Prof. Dr. Olaf Groh-Samberg, Universität Bremen, wird in das Thema des Abends einführen, gefolgt von einer Diskussionsrunde mit Prof. Dr. Daniela Grunow, Goethe-Universität Frankfurt, und Prof. Dr. Andreas Zick, Universität Bielefeld. Anschließend stehen die Wissenschaftler:innen für die Beantwortung Ihrer Fragen zur Verfügung.
Programm
- Grußwort von Dr. Jens Brandenburg, MdB (Parlamentarischer Staatssekretär bei der Bundesministerin für Bildung und Forschung)
- Bleiben soziale Gruppen in Deutschland eher unter sich? Welche Folgen hat das für den gesellschaftlichen Zusammenhalt? Prof. Dr. Olaf Groh-Samberg (Universität Bremen, Sprecher des Forschungsinstituts Gesellschaftlicher Zusammenhalt)

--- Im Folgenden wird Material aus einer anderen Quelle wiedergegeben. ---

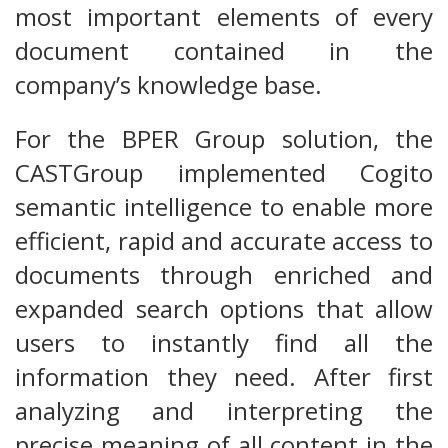
most important elements of every
document contained in the
company’s knowledge base.
For the BPER Group solution, the
CASTGroup implemented Cogito
semantic intelligence to enable more
efficient, rapid and accurate access to
documents through enriched and
expanded search options that allow
users to instantly find all the
information they need. After first
analyzing and interpreting the
precise meaning of all content in the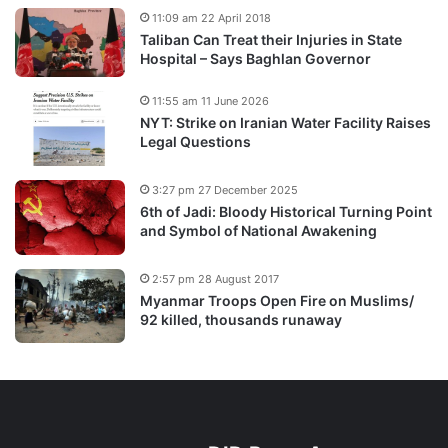
11:09 am 22 April 2018
Taliban Can Treat their Injuries in State
Hospital – Says Baghlan Governor
11:55 am 11 June 2026
NYT: Strike on Iranian Water Facility Raises
Legal Questions
3:27 pm 27 December 2025
6th of Jadi: Bloody Historical Turning Point
and Symbol of National Awakening
2:57 pm 28 August 2017
Myanmar Troops Open Fire on Muslims/
92 killed, thousands runaway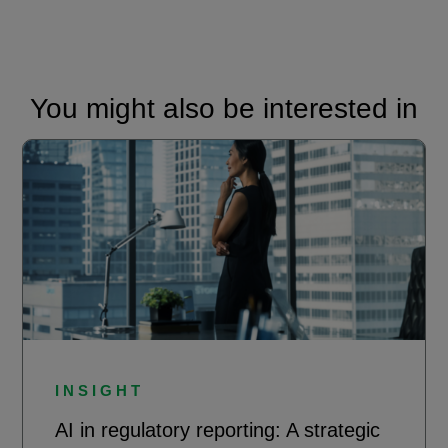
You might also be interested in
INSIGHT
AI in regulatory reporting: A strategic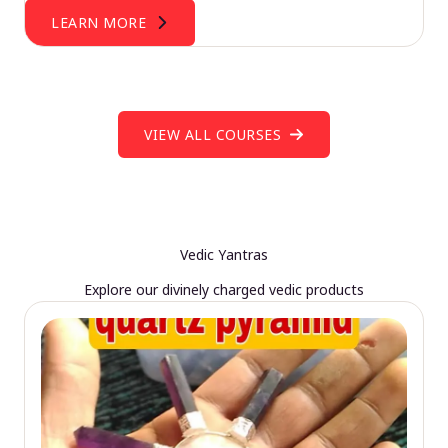
LEARN MORE
VIEW ALL COURSES
Vedic Yantras
Explore our divinely charged vedic products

- Diskussion mitProf. Dr. Olaf Groh-Samberg, Prof. Dr. Daniela Grunow (Goethe-Universität Frankfurt, Co-Sprecherin des Frankfurter Standorts des Forschungsinstituts Gesellschaftlicher Zusammenhalt) und Prof. Dr. Andreas Zick (Universität Bielefeld, Projektleiter am Forschungsinstitut Gesellschaftlicher Zusammenhalt)

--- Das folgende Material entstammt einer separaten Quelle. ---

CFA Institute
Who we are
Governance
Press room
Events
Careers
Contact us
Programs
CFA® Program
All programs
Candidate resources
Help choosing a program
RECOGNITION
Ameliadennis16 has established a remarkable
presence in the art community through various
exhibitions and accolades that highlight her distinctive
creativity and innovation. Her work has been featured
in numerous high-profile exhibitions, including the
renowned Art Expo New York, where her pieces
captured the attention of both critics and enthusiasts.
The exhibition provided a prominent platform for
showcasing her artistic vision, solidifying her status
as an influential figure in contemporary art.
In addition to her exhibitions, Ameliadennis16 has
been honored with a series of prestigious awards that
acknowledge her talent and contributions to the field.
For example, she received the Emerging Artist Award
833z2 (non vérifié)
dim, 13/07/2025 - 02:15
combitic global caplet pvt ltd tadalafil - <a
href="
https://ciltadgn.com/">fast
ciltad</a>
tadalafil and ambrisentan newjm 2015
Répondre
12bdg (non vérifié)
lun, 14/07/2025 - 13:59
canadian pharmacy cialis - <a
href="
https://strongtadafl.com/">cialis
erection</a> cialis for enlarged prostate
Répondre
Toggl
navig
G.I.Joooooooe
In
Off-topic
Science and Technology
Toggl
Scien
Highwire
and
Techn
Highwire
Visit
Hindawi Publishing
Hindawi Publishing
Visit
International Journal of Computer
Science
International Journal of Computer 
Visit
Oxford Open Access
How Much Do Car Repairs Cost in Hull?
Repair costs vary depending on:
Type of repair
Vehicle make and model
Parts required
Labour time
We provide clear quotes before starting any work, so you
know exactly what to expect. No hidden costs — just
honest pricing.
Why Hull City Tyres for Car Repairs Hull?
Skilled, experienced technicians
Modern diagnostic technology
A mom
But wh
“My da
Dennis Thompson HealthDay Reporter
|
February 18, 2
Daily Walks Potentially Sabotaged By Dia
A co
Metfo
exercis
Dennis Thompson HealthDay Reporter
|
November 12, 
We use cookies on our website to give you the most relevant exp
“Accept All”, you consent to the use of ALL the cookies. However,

- Moderation: Rebecca C. Schmidt (Goethe-Universität Frankfurt, Administrative Geschäftsführerin des Forschungsinstituts Gesellschaftlicher Zusammenhalt)
Im Anschluss laden wir dazu ein, die Gespräche im Rahmen eines Empfangs fortzusetzen.
Eine Teilnahme am Parlamentarischen Abend ist nur auf persönliche Einladung hin möglich.